Tak czy tak, głupek choćby miał 1000 źródeł i do tego studia - nie zrozumie,
mądry człowiek załapie i odfiltruje bzdury bez problemu.
>
>
>> Teraz patrzę, że po 20 minutach z internetem wiem o pewnych zagadnieniach
>> więcej, niż niejeden lekarz. Dlaczego? Bo jestem taki mądry? Nie. To po
>> prostu ci lekarze podchodzą do zagadnienia na zasadzie "wkuję do
>> egzaminu, zapomnę po 10 minutach, a potem postrajkuję i zażądam
>> podwyżki".
>
> naginasz i przesadzasz:)
>
Widać dawno w PL u lekarza nie byłeś/aś. Pamiętam jak zasugerowałem
chirurgowi układu pokarmowego, że może jednak ciągły stan zapalny błon
śluzowych oczu czy gardła ma coś wspólnego ze stanem zapalnym błony
żołądka - powiedział, że to problem dla okulisty. I wcisnął środki na
helicobacter, której nie mam od 10 lat.
Drugi chirurg pierwsze co zrobił, to właśnie obejrzał oczy i gardło, to było
dla niego wręcz podstawą rozpoznania. On był jednym z tych lekarzy, którzy
nie zapomnieli miesiąc po egzaminie tego, czego ich uczono.

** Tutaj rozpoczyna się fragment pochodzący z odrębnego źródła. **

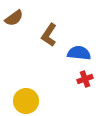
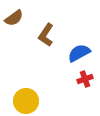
brown L-shape: moved 3 px left
blue semicircle: rotated 35 degrees counterclockwise
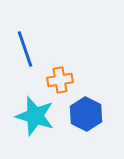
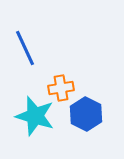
blue line: moved 1 px up; rotated 6 degrees counterclockwise
orange cross: moved 1 px right, 8 px down
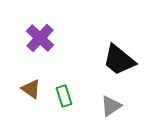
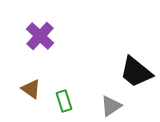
purple cross: moved 2 px up
black trapezoid: moved 17 px right, 12 px down
green rectangle: moved 5 px down
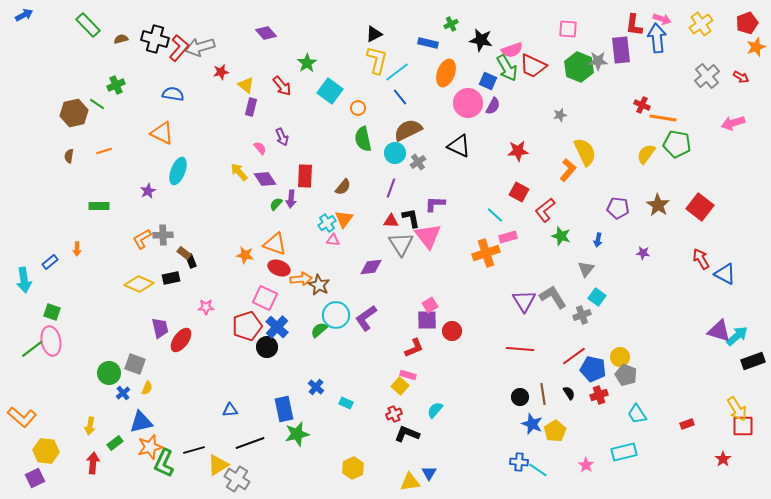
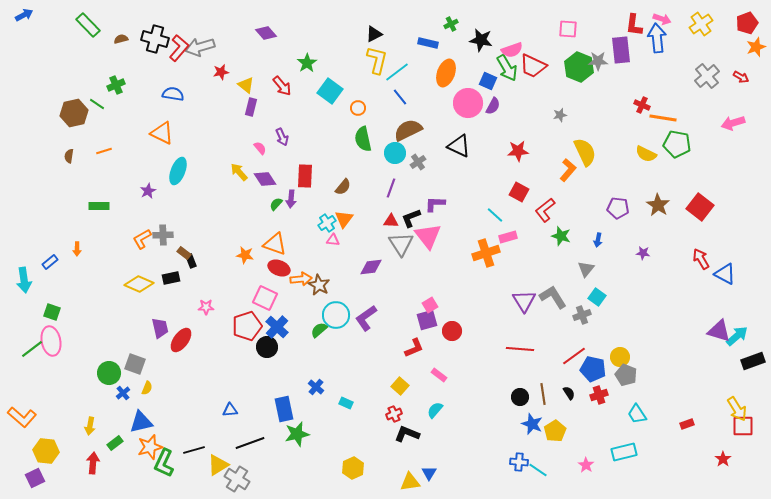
yellow semicircle at (646, 154): rotated 100 degrees counterclockwise
black L-shape at (411, 218): rotated 100 degrees counterclockwise
purple square at (427, 320): rotated 15 degrees counterclockwise
pink rectangle at (408, 375): moved 31 px right; rotated 21 degrees clockwise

>> A jak powiem, że jedyne rozwiązanie to wolny rynek, plują że "nienawidzę
>> lekarzy".
>
> Przykro mi, ale zupelnie wolny rynek w sluzbie zdowia, to niebezpieczna
> utopia. Swego czasu probowalem ten temat poruszyc na tej grupie, ale bez
> wiekszego sukcesu.
> Sprobuj podyskutowac na ten temat z lekarzami i pielegniarkami piszacymi
> na grupie *sluzba zdrowia*. Wypowiadaja sie tam Polacy ktorzy pracuja w
> roznych krajach swiata, wiec najlepiej znaja ta sprawe z wlasnego
> doswiadczenia.
>
> Wklejam ponizej link do jednej z ciekawszych dyskusji:
>
> http://forum.gazeta.pl/forum/72,2.html?f=305&w=74641
522
>
No cóż, socjalistyczna utopia jest jeszcze bardziej niebezpieczna, co widać
chociażby po tym, jak w Kanadzie traktuje się chorych na przewlekłą
boreliozę. Fakt faktem, że ten wolny rynek musiałby być jednak jakoś
regulowany, aby kasa płynęła za wyleczenie pacjenta a nie za jego
leczenie - co pozwoliłoby uniknąć patologii takich, jakie są np w Kanadzie.
Dalej rynek ów byłby wolny, tylko zmieniłby się kierunek przepływu gotówki.
Nieco to skomplikowane, ale gwarantuję że model jest spójny.